La position du Conseil du Patronat du Québec

Justement, le Conseil du patronat du Québec (CPQ) introduisait dans sa Feuille de route une notion fort dangereuse, parce qu’insidieuse, de responsabilisation néolibérale des travailleurs et travailleuses dans la conformité des entreprises à la LSST. On peut y lire : « N’oublions pas que la très grande majorité des personnes et des organisations auront les comportements attendus, mais qu’il y aura toujours une infime portion de récalcitrants (travailleurs, employeurs, ou clients). Il ne faudrait pas que des mesures paralysent ceux qui agissent de manière responsable parce qu’il y a quelques récalcitrants; dans ce dernier cas, les conséquences devront être exemplaires afin de dissuader la prise de risques indus et de décourager les comportements déviants. ».

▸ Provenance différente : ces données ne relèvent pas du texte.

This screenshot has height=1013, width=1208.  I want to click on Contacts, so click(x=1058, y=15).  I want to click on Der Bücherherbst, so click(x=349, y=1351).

Autrement dit, le CPQ souhaite que des sanctions « très significatives » soient imposées autant aux employeurs récalcitrants qu’aux travailleurs ou travailleuses. Essentiellement, il s’agirait de pénaliser des personnes qui sont en situation de subordination juridique dans le rapport salarial par des amendes ou autres, c’est-à-dire de les rendre coupable d’enfreindre des normes en santé et en sécurité du travail.

De prime abord, on pourrait voir d’un bon œil l’idée de sanctionner l’ensemble des parties fautives ou d’exiger d’avoir un service dans les meilleures conditions possibles en passant s’il le faut par la responsabilisation punitive du personnel. Cependant, si l’on prend la peine de considérer la posture des employé·e·s des services essentiels ou au bas des échelons, qui courent généralement davantage de risques, on constate que l’approche préconisée par le CPQ tend à rendre les salarié·e·s complices de la non-conformité des entreprises. En responsabilisant le bas de la hiérarchie organisationnelle, cela a pour effet de dissimuler les facteurs organisationnels déterminant la conformité à la LSST, puis, bien entendu, de déresponsabiliser le patronat dans la mise en œuvre de ses obligations de prévention.

En concevant les employeurs et les employé·e·s comme co-responsables, la partie salariée devient imputable de l’application de la Loi pourtant supposée la protéger en premier lieu. Dans ces conditions, le personnel pourrait s’incriminer indirectement s’il s’oppose à une situation non-conforme ou s’il tente de la dénoncer. Le patronat se trouverait ainsi à miner grandement l’application des droits et obligations en santé et sécurité du travail.

Nous avons appris à nos dépens ces dernières semaines que le non-respect des droits de protection des travailleurs et travailleuses est grandement nuisible à la santé du public. En ce sens, si les objectifs de la Loi sur la santé et la sécurité du travail sont bafoués, la santé de la population le sera aussi.